Just let me read his statement to you, to show you how intemperate it is: “The phrases ‘religious liberty’ and ‘religious freedom’ will stand for nothing except hypocrisy so long as they remain code words for discrimination, intolerance, racism, sexism, homophobia, Islamophobia, Christian supremacy or any form of intolerance.” That’s just his first paragraph.

Let’s consider the Little Sisters of the Poor: Do people really think they’re being hypocritical in this case? That it has nothing to do with their views on the participation of abortion? These women are not just trying to save cash! To look at this issue as religious hypocrisy ... well, I’m sure that makes it look easy, but this issue is not easy.

‘Recent events—particularly with the bakery cases—show how out of touch some people are on religious liberty issues.’

You decided to go ahead with releasing the report, despite your misgivings. Why? I think it’s important that Americans—especially people of faith—understand what someone of influence believes.

And as you’ve mentioned, the commission doesn’t represent the views of the people of America. Yes, I think there’s a clear disconnect between Americans and policymakers. Recent events—particularly with the bakery cases—show how out of touch some people are on religious liberty issues. When people who care deeply about religious liberty look at a report like this one, they will think—rightly—that it vastly oversimplifies the issue.

My colleagues did not give religious liberty the attention that it needs. They just plunged forward with their agenda. One thing I find most troubling about the report is that it considers anti-discrimination laws to be pre-eminent in American law. The report doesn’t say that religious liberty is not pre-eminent, but they never say that it is.

Why does that trouble you? Because our country’s history makes the opposite argument. Many people came to this country for religious liberty. The First Amendment—first because it was first on the minds of many people—guarantees not just freedom of speech, but free exercise of religion. That’s still important in the mind of many Americans.

In your statement, you discussed how religious freedom also benefits minority religions. Oh, yes. The Religious Freedom Restoration Act (RFRA), which ensures that interests in religious freedom are protected, disproportionately protects minority religions because their members don’t have much political clout. Anyone who thinks that laws like RFRA primarily protect Christians is not really considering the full picture.

People from Canada and Europe sent in written comments to the commission that generally supported religious exemptions and the right of religious institutions to direct their own affairs. Why would non-Americans take an interest in religious liberty in America? That’s indicative of America’s place in the world. People understand that this is the last best chance for religious liberty. If America fails to live up to that ideal, then how can we expect other places in the world to do so?
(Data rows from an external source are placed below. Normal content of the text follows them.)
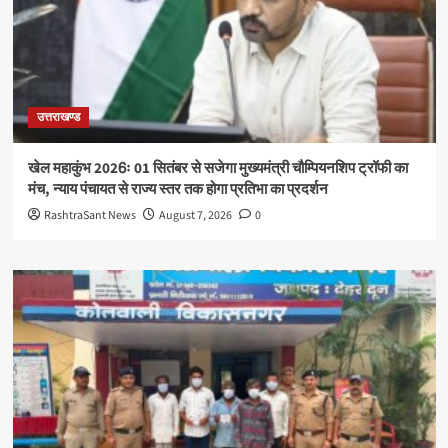
उत्तराखण्ड
खेल महाकुंभ 2026ः 01 सितंबर से सजेगा मुख्यमंत्री चौम्पियनशिप ट्रॉफी का
मंच, न्याय पंचायत से राज्य स्तर तक होगा प्रतिभा का प्रदर्शन
RashtraSant News
August 7, 2026
0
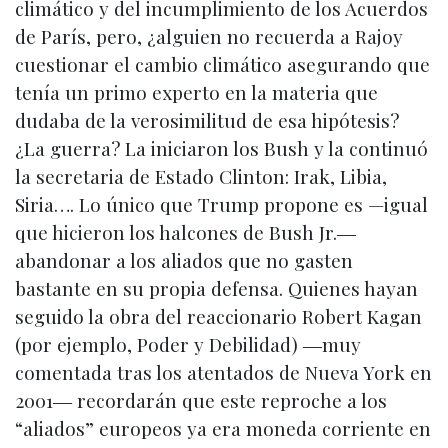
climático y del incumplimiento de los Acuerdos
de París, pero, ¿alguien no recuerda a Rajoy
cuestionar el cambio climático asegurando que
tenía un primo experto en la materia que
dudaba de la verosimilitud de esa hipótesis?
¿La guerra? La iniciaron los Bush y la continuó
la secretaria de Estado Clinton: Irak, Libia,
Siria…. Lo único que Trump propone es —igual
que hicieron los halcones de Bush Jr.―
abandonar a los aliados que no gasten
bastante en su propia defensa. Quienes hayan
seguido la obra del reaccionario Robert Kagan
(por ejemplo, Poder y Debilidad) ―muy
comentada tras los atentados de Nueva York en
2001― recordarán que este reproche a los
“aliados” europeos ya era moneda corriente en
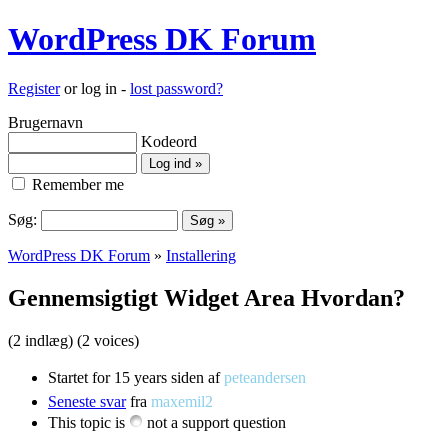
WordPress DK Forum
Register
or log in -
lost password?
Brugernavn
Kodeord
Remember me
Søg:
WordPress DK Forum
»
Installering
Gennemsigtigt Widget Area Hvordan?
(2 indlæg)
(2 voices)
Startet for 15 years siden af
peteandersen
Seneste svar
fra
maxemil2
This topic is
not a support question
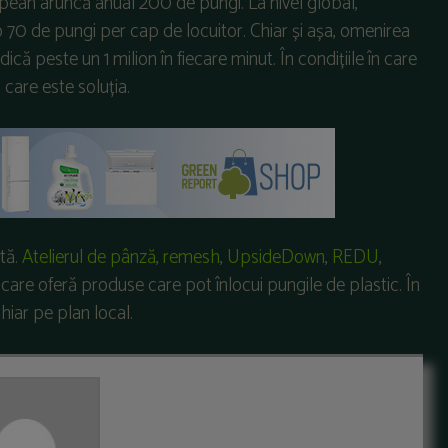
opean aruncă anual 200 de pungi. La nivel global,
 70 de pungi per cap de locuitor. Chiar și așa, omenirea
că peste un 1 milion în fiecare minut. În condițiile în care
 care este soluția.
tă.
Atelierul de pânză
,
remesh
,
UpsideDown
,
REDU
,
care oferă produse care pot înlocui pungile de plastic. În
hiar pe plan local.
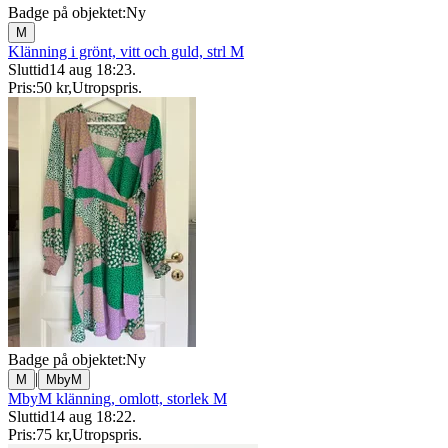
Badge på objektet:
Ny
M
Klänning i grönt, vitt och guld, strl M
Sluttid
14 aug 18:23
.
Pris:
50 kr
,
Utropspris
.
Badge på objektet:
Ny
|
M
MbyM
MbyM klänning, omlott, storlek M
Sluttid
14 aug 18:22
.
Pris:
75 kr
,
Utropspris
.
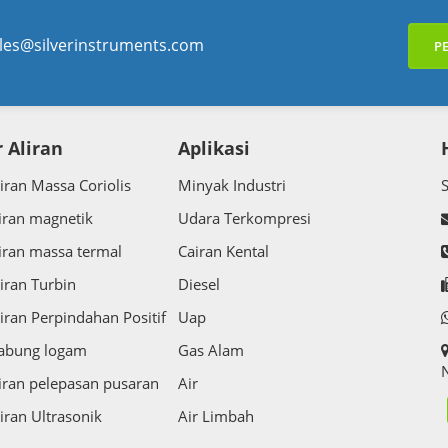
les@silverinstruments.com
P
 Aliran
Aplikasi
iran Massa Coriolis
Minyak Industri
iran magnetik
Udara Terkompresi
iran massa termal
Cairan Kental
iran Turbin
Diesel
iran Perpindahan Positif
Uap
tabung logam
Gas Alam
N
iran pelepasan pusaran
Air
iran Ultrasonik
Air Limbah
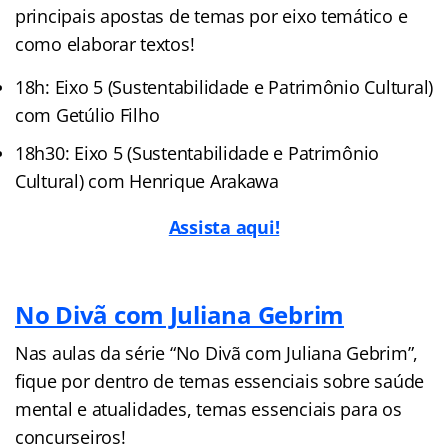
principais apostas de temas por eixo temático e
como elaborar textos!
18h: Eixo 5 (Sustentabilidade e Patrimônio Cultural)
com Getúlio Filho
18h30: Eixo 5 (Sustentabilidade e Patrimônio
Cultural) com Henrique Arakawa
Assista aqui!
No Divã com Juliana Gebrim
Nas aulas da série “No Divã com Juliana Gebrim”,
fique por dentro de temas essenciais sobre saúde
mental e atualidades, temas essenciais para os
concurseiros!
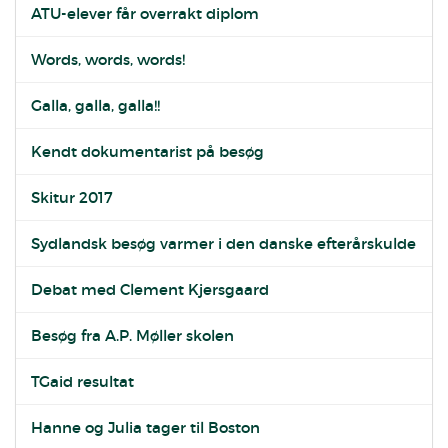
ATU-elever får overrakt diplom
Words, words, words!
Galla, galla, galla!!
Kendt dokumentarist på besøg
Skitur 2017
Sydlandsk besøg varmer i den danske efterårskulde
Debat med Clement Kjersgaard
Besøg fra A.P. Møller skolen
TGaid resultat
Hanne og Julia tager til Boston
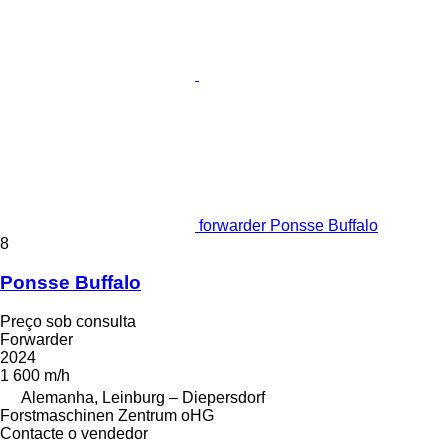
forwarder Ponsse Buffalo
8
Ponsse Buffalo
Preço sob consulta
Forwarder
2024
1 600 m/h
Alemanha, Leinburg – Diepersdorf
Forstmaschinen Zentrum oHG
Contacte o vendedor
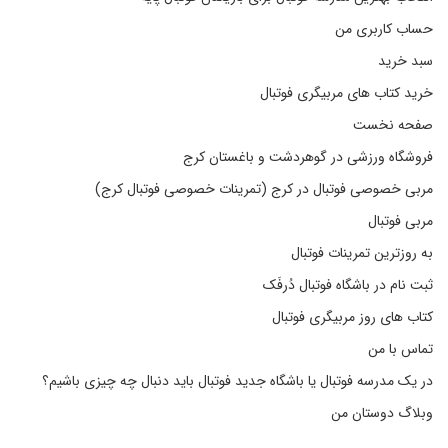
حساب کاربری من
سبد خرید
خرید کتاب های مربیگری فوتبال
صفحه نخست
فروشگاه ورزشی در گوهردشت و باغستان کرج
مربی خصوصی فوتبال در کرج (تمرینات خصوصی فوتبال کرج)
مربی فوتبال
به روزترین تمرینات فوتبال
ثبت نام در باشگاه فوتبال دُرفَک
کتاب های روز مربیگری فوتبال
تماس با من
در یک مدرسه فوتبال یا باشگاه جدید فوتبال باید دنبال چه چیزی باشیم؟
وبلاگ دوستان من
On the 50th anniversary of the commission in 2007, you testified to the value of the agency. You said, “If the value of a federal agency could be calculated on a per-dollar basis, it would not surprise me to find the Commission on Civil Rights to be among the best investments Congress ever made.” (Laughs) I was a lot more optimistic in those days! I think the commission is capable of doing useful work, but some reports leave something to be desired. These days, I like to stay out of the issue of whether the commission should continue. I’ll leave that up to Congress.

What’s the feedback to the report been like? I’ve gotten a lot of feedback—much more than I usually get. Law professors around the world have read it. I also got an email from a woman who wants to know what people of faith can do to protect religious liberty.

How would you respond to that woman? The most important thing is to not stop talking about religious liberties. I think people of faith typically don’t want to get in other people’s faces, and yes, we don’t want to be confrontational. But we shouldn’t be silent. Chairman Castro is accusing people of faith of being hypocrites. It’s important that we not be hypocrites.

Have you gotten any emails from liberals who say something like, “Hey, you actually make some sense?” (Long pause) Alas, no.